Jo Bradford at Gas Gallery London Chroma series 

Please tell us more about the desire to create the Chroma series – what is it that has made this so compelling a project for you and how long has it taken for you to develop it? Also what (if any) technical issues have you faced as a result of this. Some may say that what you do can be easily done digitally – what is your counter argument to that? 

 

My work needs darkness and direct light to create it. My colour gradients react to each other. The changing hues within the piece are created by the changing intensity of the light, all bound up in a timescale of an exposure, by playing with reception of light, movement of the mask and time. To me these mixtures of colour, very gradual shifts from one to the next, allow the visible spectrum to express itself, and it's changing personality from one colour to the next.

My photography begins in the absence of light.
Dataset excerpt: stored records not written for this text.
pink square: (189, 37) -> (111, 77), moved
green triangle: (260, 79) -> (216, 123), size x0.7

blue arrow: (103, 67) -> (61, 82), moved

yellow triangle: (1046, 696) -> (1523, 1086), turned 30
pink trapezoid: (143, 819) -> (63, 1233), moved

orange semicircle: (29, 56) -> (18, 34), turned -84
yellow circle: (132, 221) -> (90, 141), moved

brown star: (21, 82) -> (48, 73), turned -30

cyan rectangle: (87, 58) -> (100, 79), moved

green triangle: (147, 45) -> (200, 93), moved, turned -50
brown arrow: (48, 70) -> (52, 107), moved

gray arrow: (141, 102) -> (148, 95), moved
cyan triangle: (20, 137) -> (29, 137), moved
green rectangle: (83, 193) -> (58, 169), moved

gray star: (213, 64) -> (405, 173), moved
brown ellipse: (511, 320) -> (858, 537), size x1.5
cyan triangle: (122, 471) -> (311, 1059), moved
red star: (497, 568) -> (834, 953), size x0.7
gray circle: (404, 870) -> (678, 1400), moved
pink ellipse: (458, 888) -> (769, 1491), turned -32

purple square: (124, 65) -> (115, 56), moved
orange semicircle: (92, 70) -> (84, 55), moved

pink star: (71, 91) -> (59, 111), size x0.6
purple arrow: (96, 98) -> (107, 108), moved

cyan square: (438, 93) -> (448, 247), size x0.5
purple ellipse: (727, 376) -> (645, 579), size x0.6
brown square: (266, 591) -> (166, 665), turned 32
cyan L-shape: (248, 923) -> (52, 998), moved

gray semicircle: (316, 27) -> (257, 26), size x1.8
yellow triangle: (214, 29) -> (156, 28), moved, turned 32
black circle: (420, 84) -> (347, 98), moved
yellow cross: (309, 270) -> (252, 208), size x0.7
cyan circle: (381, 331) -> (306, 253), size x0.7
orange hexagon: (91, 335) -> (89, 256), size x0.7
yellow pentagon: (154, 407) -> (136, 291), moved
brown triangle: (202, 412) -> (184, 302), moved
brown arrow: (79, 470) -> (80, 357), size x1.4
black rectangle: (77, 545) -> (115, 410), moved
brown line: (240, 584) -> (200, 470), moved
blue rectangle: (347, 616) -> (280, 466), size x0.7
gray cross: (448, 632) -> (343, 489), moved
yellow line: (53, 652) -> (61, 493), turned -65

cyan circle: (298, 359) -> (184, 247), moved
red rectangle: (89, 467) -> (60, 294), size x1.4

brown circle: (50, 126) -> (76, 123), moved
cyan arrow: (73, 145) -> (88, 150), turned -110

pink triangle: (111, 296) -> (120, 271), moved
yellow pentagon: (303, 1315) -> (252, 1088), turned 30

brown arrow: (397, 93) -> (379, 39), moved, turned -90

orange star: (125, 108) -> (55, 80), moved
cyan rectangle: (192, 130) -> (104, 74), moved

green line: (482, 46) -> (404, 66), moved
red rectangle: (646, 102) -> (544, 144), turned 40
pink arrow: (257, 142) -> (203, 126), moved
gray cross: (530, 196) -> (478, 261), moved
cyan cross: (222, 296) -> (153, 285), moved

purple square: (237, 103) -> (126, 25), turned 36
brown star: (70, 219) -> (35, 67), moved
I make my work with flashes of coloured light in utter darkness. And during the time of these light exposures which can be fractions of seconds or hours, I'm experiencing the effects of sensory deprivation. Although the end product of my darkroom sessions is about light’s material presence, in my darkroom I'm enveloped in darkness and silence. Only able to see in the edges of my vision the faint luminous glow of tiny spots marking out the key areas of my dark room to help me with my spatial navigation in the in the blind darkness of the darkroom. My normal senses dissolved, sound and smell become heightened.

One of the things I find interesting about the work is that it is made of layers of coloured light. Light and darkness are tied together, in many ways. And here, the darkness is the precondition for creating the work, whereas light is the precondition for viewing it. Anytime a light is turned on it will record on the light sensitive paper, therefore I work in pitch darkness. 

The reason for the creation of the work with boundaries, rectangles, and lines within it is to give the picture plane the appearance of having two dimensions, which is obviously not the case. The pearlescent mica particles trapped within the transparent light sensitive emulsion on the paper reflects light back out at the viewer, giving the impression of the work being backlit, and it's this reflectance of light that is part of the viewers perception of the piece. A piece that's made by the reception of light in the first instance.

I often begin my darkroom days with a period of meditation, my meditation takes the form of silent contemplation of the colours forms and intensities of light. Spending time surveying each one in my mind's eye whilst seated in my darkened blind space of my darkroom. I frequently create work based on ideas I have conceived during my night-time self-hypnosis practice. Through the act of self-hypnosis, I consider my own creativity, spend time in contemplation of colour, of harmony of movement, of the passage of time and of perception. The images in my mind's eye can be both absolute and elusive. They can be very much of the moment. And yet appear timeless. Once in the darkroom and making the work the light finally becomes a material presence.

Although my work seems to have no object and seemingly no subject in fact, light is the subject, colour is the subject, perception is the subject. I like to think about light in terms of itself, its transparency its capacity, its volume, its colour. The length of the exposure, the temporal aspect. The colour changing, the materiality of the artwork. It is about the perception of colour, it doesn't require a conventional narrative or symbolism. The Impressionists opened the door to the understanding that our perception of reality is dependent on light. For me, light is the reality in itself, requiring no particular reference in the visible world, rather a visceral response attempt to immerse the viewer in the visual context of light itself. 

So combining the optical spectrum of colour in terms of absolute and universal wavelengths of visible light with the theory of light based on observation and perception, together they form something greater. Because here we're talking about the experience, the qualities of light, the perception of colours, and how they're received in a physical from.